A nadie con dos dedos de frente se le ocurriría, para apagar un incendio, contratar a un equipo de pirómanos convictos y condenados. Podríamos seguir planteando otros ejemplos igualmente válidos. Por ejemplo, ¿no sería absurdo que, para alcanzar un acuerdo justo sobre el aborto, invitásemos a la mesa de debates a Rouco Varela? ¿Pondríamos la administración de nuestros bienes en manos de alguien con la rectitud moral de Carlos Fabra o Francisco Correa? ¿Encargaríamos la educación sexual de una hija adolescente a Silvio Berlusconi? ¿Se nos ocurriría proponer a Juan Carlos I como presidente de la comisión encargada de debatir la implantación de la República? En todos estos casos, podríamos afirmar que a la persona que apoyase tan absurdos comportamientos o propuestas habría que recomendarle una visita al psiquiatra. O bien tendríamos que indagar la existencia de oscuras e insondables razones. Hay cosas cuya lógica es tan manifiesta, que caen por su propio peso, no requieren explicación.

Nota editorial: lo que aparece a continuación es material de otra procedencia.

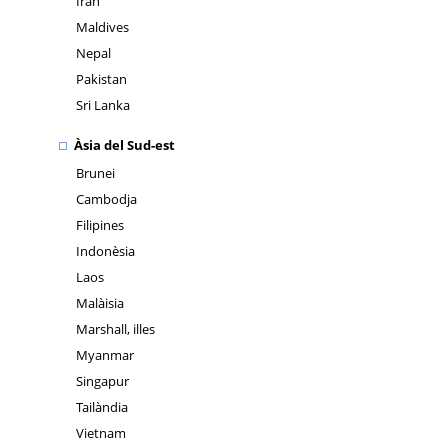
Iran
Maldives
Nepal
Pakistan
Sri Lanka
Àsia del Sud-est
Brunei
Cambodja
Filipines
Indonèsia
Laos
Malàisia
Marshall, illes
Myanmar
Singapur
Tailàndia
Vietnam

A toda acción deleznable le sigue, de forma a menudo explícita, una justificación por lo general no solicitada. Con ella, el protagonista de la afrenta, la ruindad o el hecho deshonroso –siempre después de saberse pillado in fraganti– trata de limpiar la mugre de su imagen y recuperar algo de la reputación dañada o perdida, sin caer en la cuenta de lo que dice la vieja sentencia latina: excusatio non petita, accusatio manifesta.
Muchas veces, viendo en televisión las declaraciones de algún abogado encargado de la defensa de los intereses de ciertos personajes, me he preguntado cuál tiene que ser la resistencia de su estómago ante determinados casos o cuál es su capacidad para aceptar la vergüenza ajena y el vilipendio público por su trabajo.